(Extracted page text data)
#####
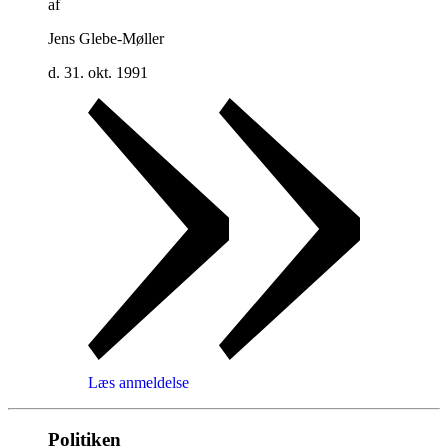
af
Jens Glebe-Møller
d. 31. okt. 1991
Læs anmeldelse
Politiken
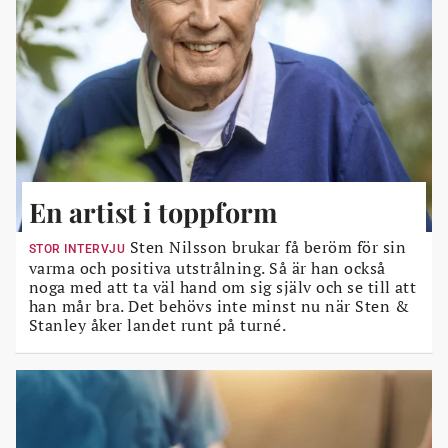
En artist i toppform
Sten Nilsson brukar få beröm för sin
STOR INTERVJU
varma och positiva utstrålning. Så är han också
noga med att ta väl hand om sig själv och se till att
han mår bra. Det behövs inte minst nu när Sten &
Stanley åker landet runt på turné.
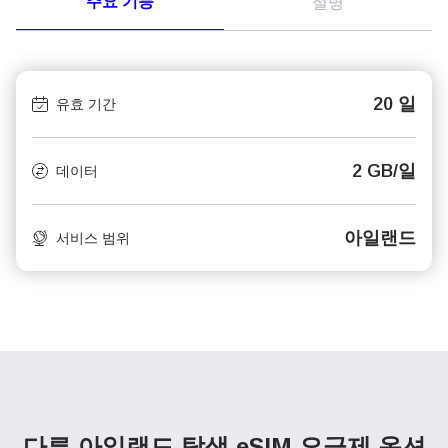
주요 기능
설명
20 일
유효 기간
2 GB/일
데이터
아일랜드
서비스 범위
다른 아일랜드 탐색
eSIM 요금제 옵션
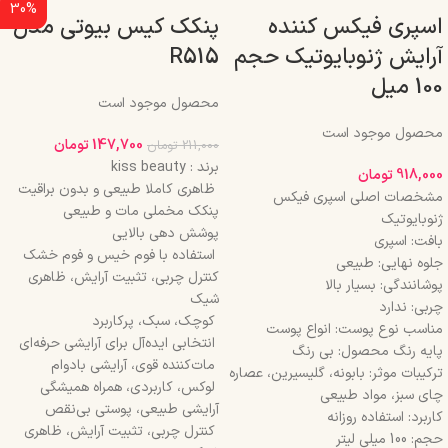
30%
اسپری فیکس کننده
پنکک کیس بیوتی مدل
آرایش ژنوبایوتیک حجم
R515
100 میل
محصول موجود است
محصول موجود است
147,700
تومان
211,000
تومان
برند : kiss beauty
918,000
تومان
ظاهری کاملا طبیعی و بدون براقیت
مشخصات اصلی اسپری فیکس
پنکک مخملی مات و طبیعی
ژنوبایوتیک
پوشش دهی بالایی
بافت: اسپری
استفاده با فوم خیس و فوم خشک
جلوه نهایی: طبیعی
کنترل چربی، تثبیت آرایش، ظاهری
پوشانندگی: بسیار بالا
شیک
چربی: ندارد
کوچک، سبک، پرکاربرد
مناسب نوع پوست: انواع پوست
انتخابی ایده‌آل برای آرایشی حرفه‌ای
پایه رنگ محصول: بی رنگ
مات‌کننده قوی، آرایشی بادوام
ترکیبات موثر: بابونه، گلیسیرین، عصاره
لوکس، کاربردی، همراه همیشگی
چای سبز، مواد طبیعی
آرایشی طبیعی، پوستی بی‌نقص
کاربرد: استفاده روزانه
کنترل چربی، تثبیت آرایش، ظاهری
حجم: 100 میلی لیتر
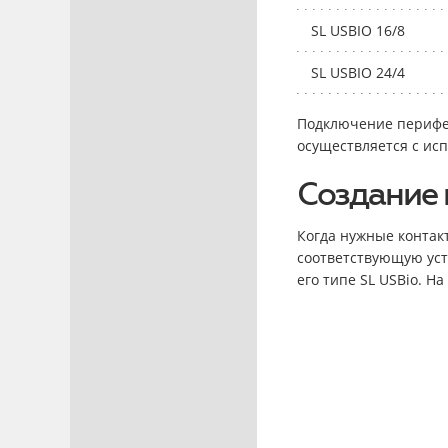
SL USBIO 16/8
SL USBIO 24/4
Подключение перифер
осуществляется с ис
Создание 
Когда нужные контак
соответствующую уст
его типе SL USBio. Н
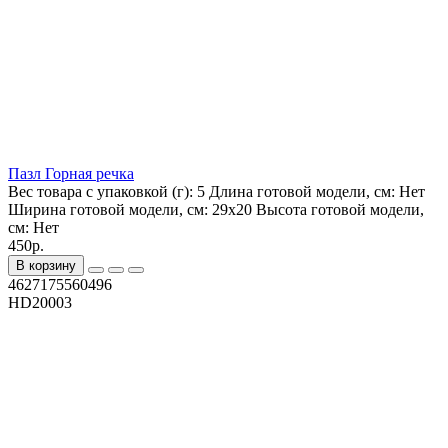
Пазл Горная речка
Вес товара с упаковкой (г):
5
Длина готовой модели, см:
Нет
Ширина готовой модели, см:
29х20
Высота готовой модели,
см:
Нет
450р.
В корзину
4627175560496
HD20003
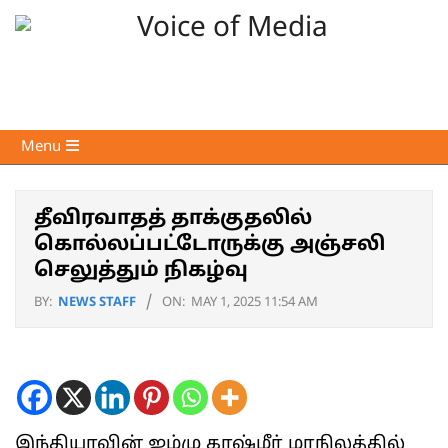
Skip
to
content
Voice
Primary
Menu
of
Navigation
Media
Menu
தீவிரவாதத் தாக்குதலில்
கொல்லப்பட்டோருக்கு அஞ்சலி
செலுத்தும் நிகழ்வு
BY:
NEWS STAFF
ON:
MAY 1, 2025 11:54 AM
இந்தியாவின் ஜம்மு காஷ்மீர் மாநிலத்தில்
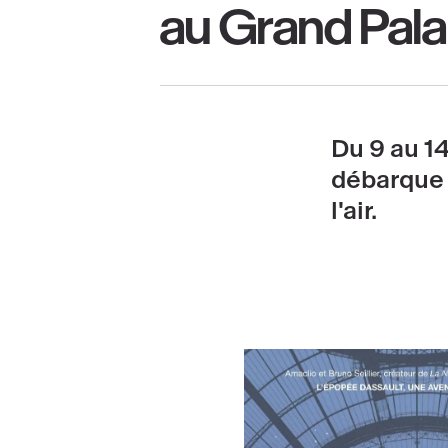
au Grand Palai
Du 9 au 1
débarque 
l'air.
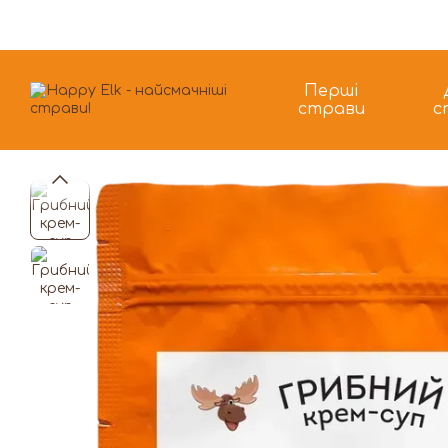
Перейти до основного контенту
Перші
страви
с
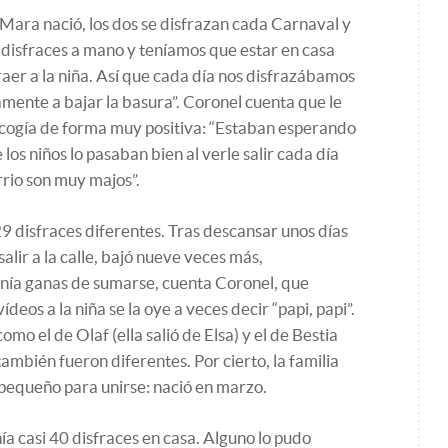
Mara nació, los dos se disfrazan cada Carnaval y
disfraces a mano y teníamos que estar en casa
raer a la niña. Así que cada día nos disfrazábamos
tamente a bajar la basura”. Coronel cuenta que le
acogía de forma muy positiva: “Estaban esperando
 los niños lo pasaban bien al verle salir cada día
rrio son muy majos”.
29 disfraces diferentes. Tras descansar unos días
salir a la calle, bajó nueve veces más,
nía ganas de sumarse, cuenta Coronel, que
eos a la niña se la oye a veces decir “papi, papi”.
mo el de Olaf (ella salió de Elsa) y el de Bestia
 también fueron diferentes. Por cierto, la familia
 pequeño para unirse: nació en marzo.
ía casi 40 disfraces en casa. Alguno lo pudo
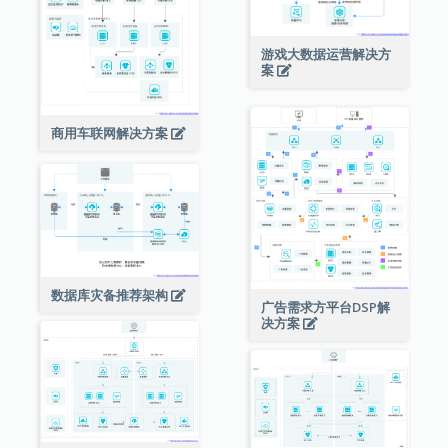
游戏大数据运营解决方
案
商用车联网解决方案
数据库灾备推荐架构
广告需求方平台DSP解
决方案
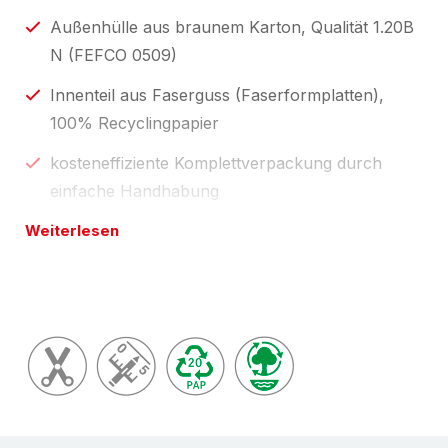
Außenhülle aus braunem Karton, Qualität 1.20B
N (FEFCO 0509)
Innenteil aus Faserguss (Faserformplatten),
100% Recyclingpapier
kosteneffiziente Komplettverpackung durch
einfache Handhabung
Weiterlesen
Umwelt-Tipp:
100% recyclingfähig (bei sortenreiner
Entsorgung) und natürlich aus Recyclingpapier;
komplett über Papierkreislauf entsorgbar.
Ökologisch sinnvoll und damit auch im Sinne des
VerpackG. Die L-BOXeco ist zu 100% klimaneutral
hergestellt.
Konfektionsservice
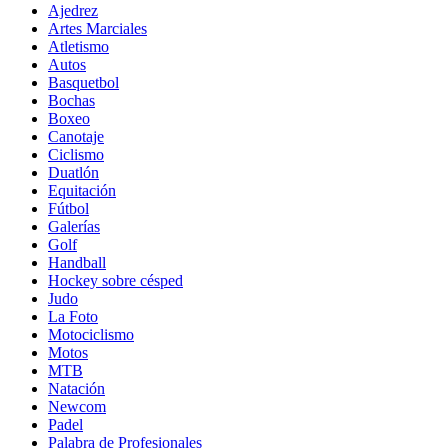
Ajedrez
Artes Marciales
Atletismo
Autos
Basquetbol
Bochas
Boxeo
Canotaje
Ciclismo
Duatlón
Equitación
Fútbol
Galerías
Golf
Handball
Hockey sobre césped
Judo
La Foto
Motociclismo
Motos
MTB
Natación
Newcom
Padel
Palabra de Profesionales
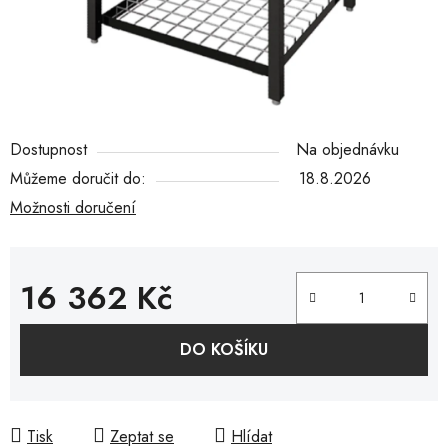
Dostupnost
Na objednávku
Můžeme doručit do:
18.8.2026
Možnosti doručení
16 362 Kč
Měrná cena:
DO KOŠÍKU
Tisk
Zeptat se
Hlídat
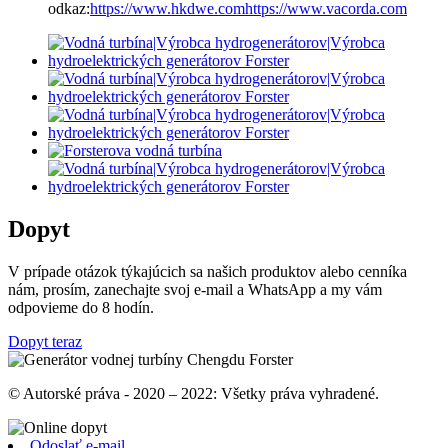
odkaz:
https://www.hkdwe.com
https://www.vacorda.com
Dopyt
V prípade otázok týkajúcich sa našich produktov alebo cenníka
nám, prosím, zanechajte svoj e-mail a WhatsApp a my vám
odpovieme do 8 hodín.
Dopyt teraz
© Autorské práva - 2020 – 2022: Všetky práva vyhradené.
Odoslať e-mail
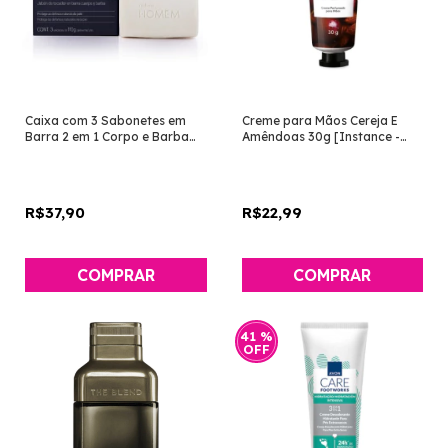
Caixa com 3 Sabonetes em
Creme para Mãos Cereja E
Barra 2 em 1 Corpo e Barba
Amêndoas 30g [Instance -
Homem [Natura]
Eudora]
R$37,90
R$22,99
41
%
OFF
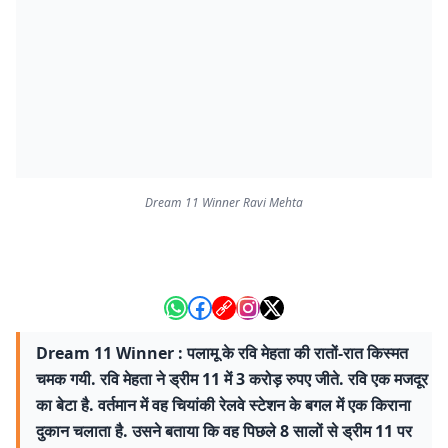
Dream 11 Winner Ravi Mehta
Dream 11 Winner : पलामू के रवि मेहता की रातों-रात किस्मत
चमक गयी. रवि मेहता ने ड्रीम 11 में 3 करोड़ रुपए जीते. रवि एक मजदूर
का बेटा है. वर्तमान में वह चियांकी रेलवे स्टेशन के बगल में एक किराना
दुकान चलाता है. उसने बताया कि वह पिछले 8 सालों से ड्रीम 11 पर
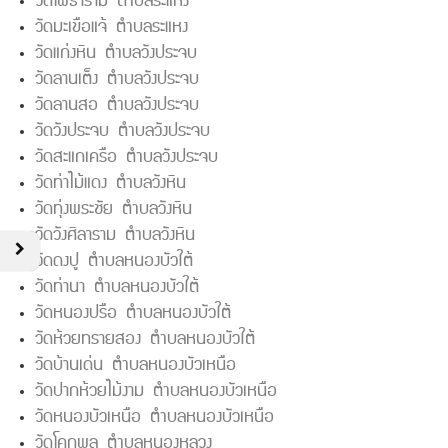
วัดโพธาราม ตำบลระแหง
วัดมะเขือแจ้ ตำบลระแหง
วัดแก่งหิน ตำบลวังประจบ
วัดลานเต็ง ตำบลวังประจบ
วัดลานสอ ตำบลวังประจบ
วัดวังประจบ ตำบลวังประจบ
วัดสะแกเครือ ตำบลวังประจบ
วัดท่าไม้แดง ตำบลวังหิน
วัดทุ่งพระชัย ตำบลวังหิน
วัดวังศิลาราม ตำบลวังหิน
วัดดงปู ตำบลหนองบัวใต้
วัดท่านา ตำบลหนองบัวใต้
วัดหนองปรือ ตำบลหนองบัวใต้
วัดห้วยทรายสอง ตำบลหนองบัวใต้
วัดบ้านเด่น ตำบลหนองบัวเหนือ
วัดปากห้วยไม้งาม ตำบลหนองบัวเหนือ
วัดหนองบัวเหนือ ตำบลหนองบัวเหนือ
วัดโคกพลู ตำบลหนองหลวง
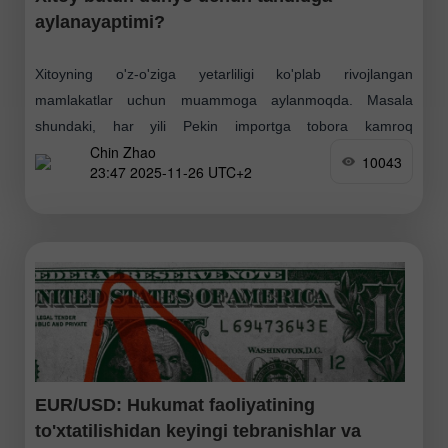
aylanayaptimi?
Xitoyning o'z-o'ziga yetarliligi ko'plab rivojlangan
mamlakatlar uchun muammoga aylanmoqda. Masala
shundaki, har yili Pekin importga tobora kamroq
Chin Zhao
tayanmoqda. Xitoy iqtisodiyot va sanoatning barcha
10043
23:47 2025-11-26 UTC+2
sohalarida rivojlanmoqda — endi u ishlab chiqarmaydigan
EUR/USD: Hukumat faoliyatining
to'xtatilishidan keyingi tebranishlar va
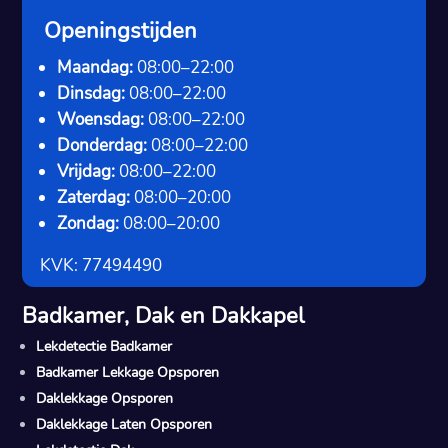
Openingstijden
Maandag:
08:00–22:00
Dinsdag:
08:00–22:00
Woensdag:
08:00–22:00
Donderdag:
08:00–22:00
Vrijdag:
08:00–22:00
Zaterdag:
08:00–20:00
Zondag:
08:00–20:00
KVK: 77494490
Badkamer, Dak en Dakkapel
Lekdetectie Badkamer
Badkamer Lekkage Opsporen
Daklekkage Opsporen
Daklekkage Laten Opsporen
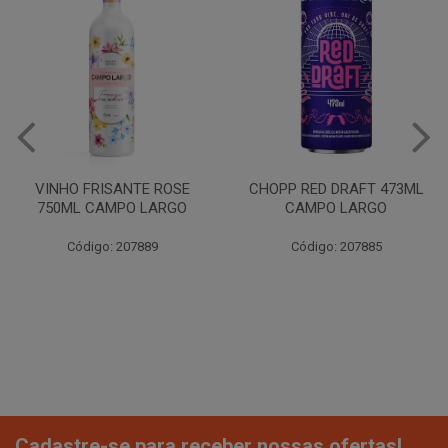
VINHO FRISANTE ROSE
CHOPP RED DRAFT 473ML
750ML CAMPO LARGO
CAMPO LARGO
Código: 207889
Código: 207885
Cadastre-se para receber nossas ofertas!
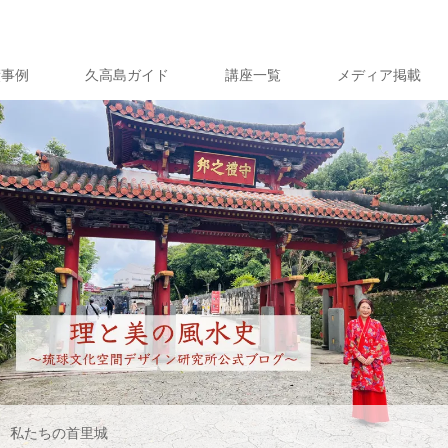
績事例
久高島ガイド
講座一覧
メディア掲載
私たちの首里城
#####
ABOUT THIS TASK
Each record above should be returned unchanged, except that the pictures are dropped.

ANSWER SECTION
af
Jens Glebe-Møller
d. 31. okt. 1991
Læs anmeldelse
Politiken
En artist i toppform
Sten Nilsson brukar få beröm för sin
STOR INTERVJU
varma och positiva utstrålning. Så är han också
noga med att ta väl hand om sig själv och se till att
han mår bra. Det behövs inte minst nu när Sten &
Stanley åker landet runt på turné.
주요 기능
설명
20 일
유효 기간
2 GB/일
데이터
아일랜드
서비스 범위
다른 아일랜드 탐색
eSIM 요금제 옵션
30%
اسپری فیکس کننده
پنکک کیس بیوتی مدل
آرایش ژنوبایوتیک حجم
R515
100 میل
محصول موجود است
محصول موجود است
147,700
تومان
211,000
تومان
برند : kiss beauty
918,000
تومان
ظاهری کاملا طبیعی و بدون براقیت
مشخصات اصلی اسپری فیکس
پنکک مخملی مات و طبیعی
ژنوبایوتیک
پوشش دهی بالایی
بافت: اسپری
استفاده با فوم خیس و فوم خشک
جلوه نهایی: طبیعی
کنترل چربی، تثبیت آرایش، ظاهری
پوشانندگی: بسیار بالا
شیک
چربی: ندارد
کوچک، سبک، پرکاربرد
مناسب نوع پوست: انواع پوست
انتخابی ایده‌آل برای آرایشی حرفه‌ای
پایه رنگ محصول: بی رنگ
مات‌کننده قوی، آرایشی بادوام
ترکیبات موثر: بابونه، گلیسیرین، عصاره
لوکس، کاربردی، همراه همیشگی
چای سبز، مواد طبیعی
آرایشی طبیعی، پوستی بی‌نقص
کاربرد: استفاده روزانه
کنترل چربی، تثبیت آرایش، ظاهری
حجم: 100 میلی لیتر
SL USBIO 16/8
SL USBIO 24/4
Подключение перифер
осуществляется с ис
Создание 
Когда нужные контак
соответствующую уст
его типе SL USBio. Н
Пазл Горная речка
Вес товара с упаковкой (г):
5
Длина готовой модели, см:
Нет
Ширина готовой модели, см:
29х20
Высота готовой модели,
см:
Нет
450р.
В корзину
4627175560496
HD20003
Skip
to
content
Voice
Primary
Menu
of
Navigation
Media
Menu
தீவிரவாதத் தாக்குதலில்
கொல்லப்பட்டோருக்கு அஞ்சலி
செலுத்தும் நிகழ்வு
BY:
NEWS STAFF
ON:
MAY 1, 2025 11:54 AM
இந்தியாவின் ஜம்மு காஷ்மீர் மாநிலத்தில்
au Grand Palai
Du 9 au 1
débarque 
l'air.
Перейти до основного контенту
Перші
страви
с
Mara nació, los dos se disfrazan cada Carnaval y
disfraces a mano y teníamos que estar en casa
raer a la niña. Así que cada día nos disfrazábamos
tamente a bajar la basura”. Coronel cuenta que le
acogía de forma muy positiva: “Estaban esperando
 los niños lo pasaban bien al verle salir cada día
rrio son muy majos”.
29 disfraces diferentes. Tras descansar unos días
salir a la calle, bajó nueve veces más,
nía ganas de sumarse, cuenta Coronel, que
eos a la niña se la oye a veces decir “papi, papi”.
mo el de Olaf (ella salió de Elsa) y el de Bestia
 también fueron diferentes. Por cierto, la familia
 pequeño para unirse: nació en marzo.
ía casi 40 disfraces en casa. Alguno lo pudo
游戏大数据运营解决方
案
商用车联网解决方案
数据库灾备推荐架构
广告需求方平台DSP解
决方案
Außenhülle aus braunem Karton, Qualität 1.20B
N (FEFCO 0509)
Innenteil aus Faserguss (Faserformplatten),
100% Recyclingpapier
kosteneffiziente Komplettverpackung durch
einfache Handhabung
Weiterlesen
Umwelt-Tipp:
100% recyclingfähig (bei sortenreiner
Entsorgung) und natürlich aus Recyclingpapier;
komplett über Papierkreislauf entsorgbar.
Ökologisch sinnvoll und damit auch im Sinne des
VerpackG. Die L-BOXeco ist zu 100% klimaneutral
hergestellt.
Konfektionsservice
Ajedrez
Artes Marciales
Atletismo
Autos
Basquetbol
Bochas
Boxeo
Canotaje
Ciclismo
Duatlón
Equitación
Fútbol
Galerías
Golf
Handball
Hockey sobre césped
Judo
La Foto
Motociclismo
Motos
MTB
Natación
Newcom
Padel
Palabra de Profesionales
Dostupnost
Na objednávku
Můžeme doručit do:
18.8.2026
Možnosti doručení
16 362 Kč
Měrná cena:
DO KOŠÍKU
Tisk
Zeptat se
Hlídat
odkaz:
https://www.hkdwe.com
https://www.vacorda.com
Dopyt
V prípade otázok týkajúcich sa našich produktov alebo cenníka
nám, prosím, zanechajte svoj e-mail a WhatsApp a my vám
odpovieme do 8 hodín.
Dopyt teraz
© Autorské práva - 2020 – 2022: Všetky práva vyhradené.
Odoslať e-mail
Caixa com 3 Sabonetes em
Creme para Mãos Cereja E
Barra 2 em 1 Corpo e Barba
Amêndoas 30g [Instance -
Homem [Natura]
Eudora]
R$37,90
R$22,99
41
%
OFF
Dream 11 Winner Ravi Mehta
Dream 11 Winner : पलामू के रवि मेहता की रातों-रात किस्मत
चमक गयी. रवि मेहता ने ड्रीम 11 में 3 करोड़ रुपए जीते. रवि एक मजदूर
का बेटा है. वर्तमान में वह चियांकी रेलवे स्टेशन के बगल में एक किराना
दुकान चलाता है. उसने बताया कि वह पिछले 8 सालों से ड्रीम 11 पर
วัดโพธาราม ตำบลระแหง
วัดมะเขือแจ้ ตำบลระแหง
วัดแก่งหิน ตำบลวังประจบ
วัดลานเต็ง ตำบลวังประจบ
วัดลานสอ ตำบลวังประจบ
วัดวังประจบ ตำบลวังประจบ
วัดสะแกเครือ ตำบลวังประจบ
วัดท่าไม้แดง ตำบลวังหิน
วัดทุ่งพระชัย ตำบลวังหิน
วัดวังศิลาราม ตำบลวังหิน
วัดดงปู ตำบลหนองบัวใต้
วัดท่านา ตำบลหนองบัวใต้
วัดหนองปรือ ตำบลหนองบัวใต้
วัดห้วยทรายสอง ตำบลหนองบัวใต้
วัดบ้านเด่น ตำบลหนองบัวเหนือ
วัดปากห้วยไม้งาม ตำบลหนองบัวเหนือ
วัดหนองบัวเหนือ ตำบลหนองบัวเหนือ
วัดโคกพลู ตำบลหนองหลวง
aylanayaptimi?
Xitoyning o'z-o'ziga yetarliligi ko'plab rivojlangan
mamlakatlar uchun muammoga aylanmoqda. Masala
shundaki, har yili Pekin importga tobora kamroq
Chin Zhao
tayanmoqda. Xitoy iqtisodiyot va sanoatning barcha
10043
23:47 2025-11-26 UTC+2
sohalarida rivojlanmoqda — endi u ishlab chiqarmaydigan
EUR/USD: Hukumat faoliyatining
to'xtatilishidan keyingi tebranishlar va
Openingstijden
Maandag:
08:00–22:00
Dinsdag:
08:00–22:00
Woensdag:
08:00–22:00
Donderdag:
08:00–22:00
Vrijdag:
08:00–22:00
Zaterdag:
08:00–20:00
Zondag:
08:00–20:00
KVK: 77494490
Badkamer, Dak en Dakkapel
Lekdetectie Badkamer
Badkamer Lekkage Opsporen
Daklekkage Opsporen
Daklekkage Laten Opsporen
VINHO FRISANTE ROSE
CHOPP RED DRAFT 473ML
750ML CAMPO LARGO
CAMPO LARGO
Código: 207889
Código: 207885
Cadastre-se para receber nossas ofertas!
績事例
久高島ガイド
講座一覧
メディア掲載
私たちの首里城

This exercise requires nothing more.